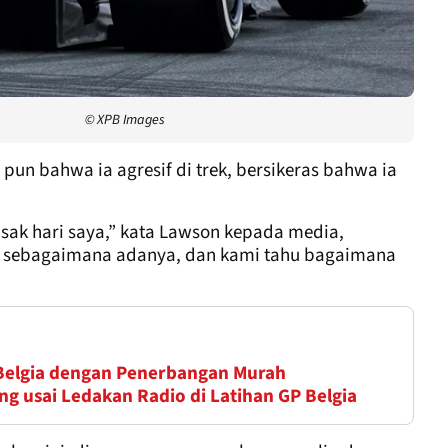
© XPB Images
n bahwa ia agresif di trek, bersikeras bahwa ia
rusak hari saya,” kata Lawson kepada media,
lis sebagaimana adanya, dan kami tahu bagaimana
 Belgia dengan Penerbangan Murah
ng usai Ledakan Radio di Latihan GP Belgia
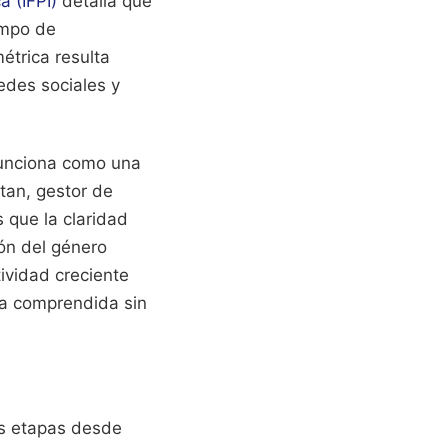
a (IFPI)
detalla que
iempo de
étrica resulta
edes sociales y
 funciona como una
tan, gestor de
 que la claridad
ión del género
ividad creciente
sea comprendida sin
as etapas desde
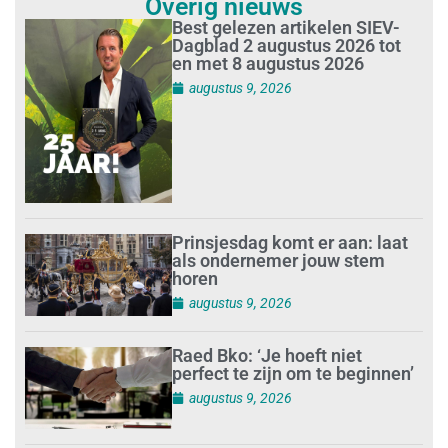
Overig nieuws
Best gelezen artikelen SIEV-
Dagblad 2 augustus 2026 tot
en met 8 augustus 2026
augustus 9, 2026
Prinsjesdag komt er aan: laat
als ondernemer jouw stem
horen
augustus 9, 2026
Raed Bko: ‘Je hoeft niet
perfect te zijn om te beginnen’
augustus 9, 2026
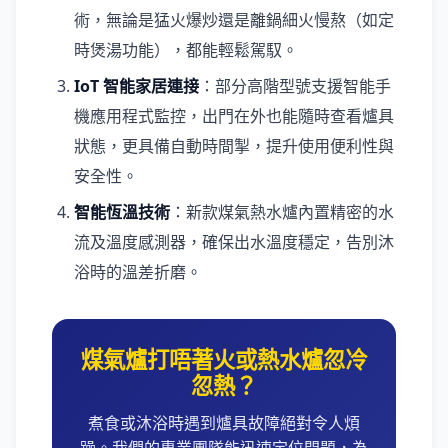
術，無論是猛火爆炒還是離鍋細火慢熬（如定
時煲湯功能），都能輕鬆駕馭。
IoT 智能家居連接
：部分高階型號支援智能手
機應用程式監控，出門在外也能隨時查看爐具
狀態，更具備自動時間掣，提升使用便利性與
安全性。
智能恆溫技術
：新款煤氣熱水爐內置精密的水
流及溫度感測器，確保出水溫度穩定，告別沐
浴時的溫差折磨。
煤氣爐打唔著火或熱水爐忽冷
忽熱？
煮食或沐浴時遇到爐具故障絕對令人煩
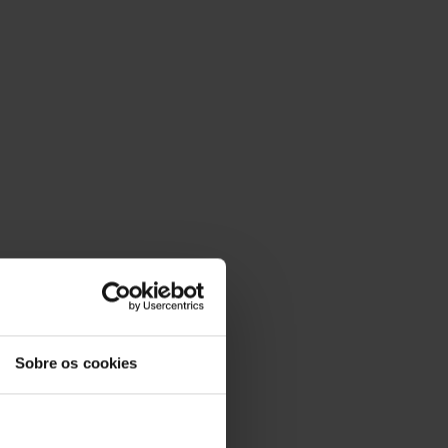
Sobre os cookies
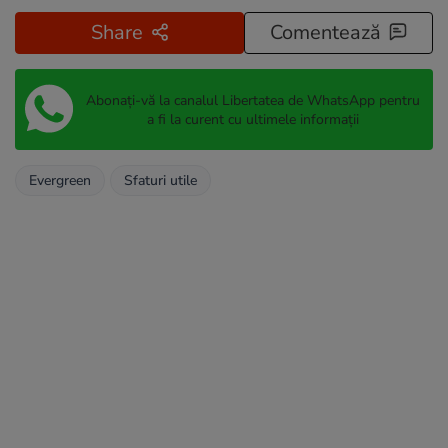
Share
Comentează
Abonați-vă la canalul Libertatea de WhatsApp pentru
a fi la curent cu ultimele informații
Evergreen
Sfaturi utile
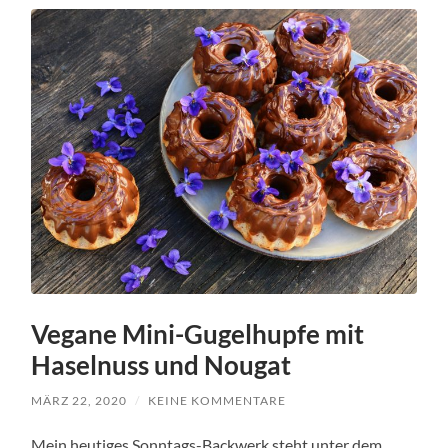
Vegane Mini-Gugelhupfe mit
Haselnuss und Nougat
MÄRZ 22, 2020
/
KEINE KOMMENTARE
Mein heutiges Sonntags-Backwerk steht unter dem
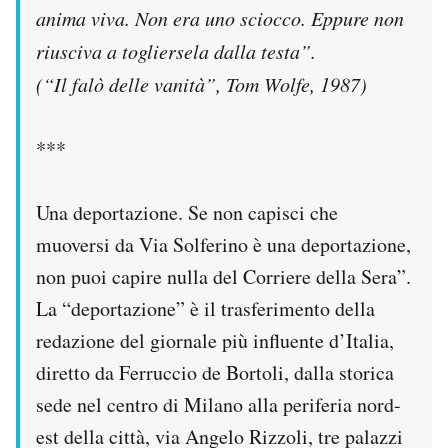
anima viva. Non era uno sciocco. Eppure non
riusciva a togliersela dalla testa”.
(“Il falò delle vanità”, Tom Wolfe, 1987)
***
Una deportazione. Se non capisci che
muoversi da Via Solferino è una deportazione,
non puoi capire nulla del Corriere della Sera”.
La “deportazione” è il trasferimento della
redazione del giornale più influente d’Italia,
diretto da Ferruccio de Bortoli, dalla storica
sede nel centro di Milano alla periferia nord-
est della città, via Angelo Rizzoli, tre palazzi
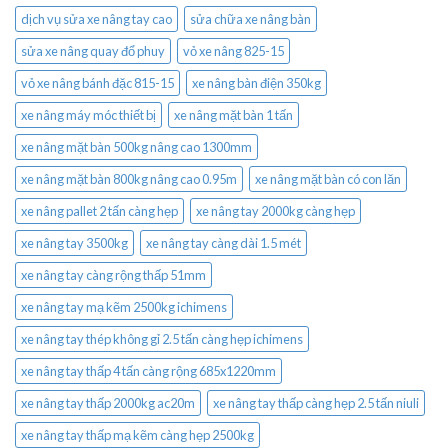
dịch vụ sửa xe nâng tay cao
sửa chữa xe nâng bàn
sửa xe nâng quay đổ phuy
vỏ xe nâng 825-15
vỏ xe nâng bánh đặc 815-15
xe nâng bàn điện 350kg
xe nâng máy móc thiết bị
xe nâng mặt bàn 1 tấn
xe nâng mặt bàn 500kg nâng cao 1300mm
xe nâng mặt bàn 800kg nâng cao 0.95m
xe nâng mặt bàn có con lăn
xe nâng pallet 2 tấn càng hẹp
xe nâng tay 2000kg càng hẹp
xe nâng tay 3500kg
xe nâng tay càng dài 1.5 mét
xe nâng tay càng rộng thấp 51mm
xe nâng tay mạ kẽm 2500kg ichimens
xe nâng tay thép không gỉ 2.5 tấn càng hẹp ichimens
xe nâng tay thấp 4 tấn càng rộng 685x1220mm
xe nâng tay thấp 2000kg ac20m
xe nâng tay thấp càng hẹp 2.5 tấn niuli
xe nâng tay thấp mạ kẽm càng hẹp 2500kg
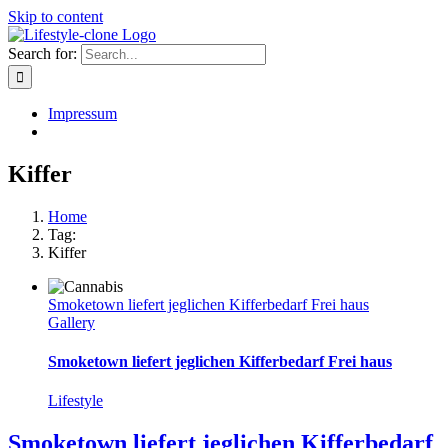
Skip to content
Search for:
Impressum
Kiffer
Home
Tag:
Kiffer
Smoketown liefert jeglichen Kifferbedarf Frei haus
Gallery
Smoketown liefert jeglichen Kifferbedarf Frei haus
Lifestyle
Smoketown liefert jeglichen Kifferbedarf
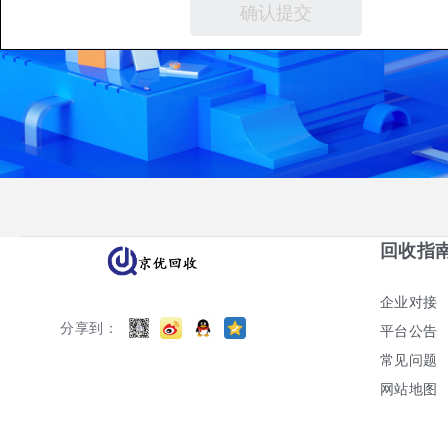
回收指
企业对接
分享到：
平台公告
常见问题
网站地图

+++

▶ PROBLEM DETAILS
In the entries above, find the line containing "Best gelezen artikelen" and the line containing "il trasferimento della", then copy both and every line between them exactly, without any picture.

▶ ANSWER BOX
Best gelezen artikelen SIEV-
Dagblad 2 augustus 2026 tot
en met 8 augustus 2026
augustus 9, 2026
Prinsjesdag komt er aan: laat
als ondernemer jouw stem
horen
augustus 9, 2026
Raed Bko: ‘Je hoeft niet
perfect te zijn om te beginnen’
augustus 9, 2026
術，無論是猛火爆炒還是離鍋細火慢熬（如定
時煲湯功能），都能輕鬆駕馭。
IoT 智能家居連接
：部分高階型號支援智能手
機應用程式監控，出門在外也能隨時查看爐具
狀態，更具備自動時間掣，提升使用便利性與
安全性。
智能恆溫技術
：新款煤氣熱水爐內置精密的水
流及溫度感測器，確保出水溫度穩定，告別沐
浴時的溫差折磨。
煤氣爐打唔著火或熱水爐忽冷
忽熱？
煮食或沐浴時遇到爐具故障絕對令人煩
Sobre os cookies
Share
Comentează
Abonați-vă la canalul Libertatea de WhatsApp pentru
a fi la curent cu ultimele informații
Evergreen
Sfaturi utile
Vegane Mini-Gugelhupfe mit
Haselnuss und Nougat
MÄRZ 22, 2020
/
KEINE KOMMENTARE
Mein heutiges Sonntags-Backwerk steht unter dem
anima viva. Non era uno sciocco. Eppure non
riusciva a togliersela dalla testa”.
(“Il falò delle vanità”, Tom Wolfe, 1987)
***
Una deportazione. Se non capisci che
muoversi da Via Solferino è una deportazione,
non puoi capire nulla del Corriere della Sera”.
La “deportazione” è il trasferimento della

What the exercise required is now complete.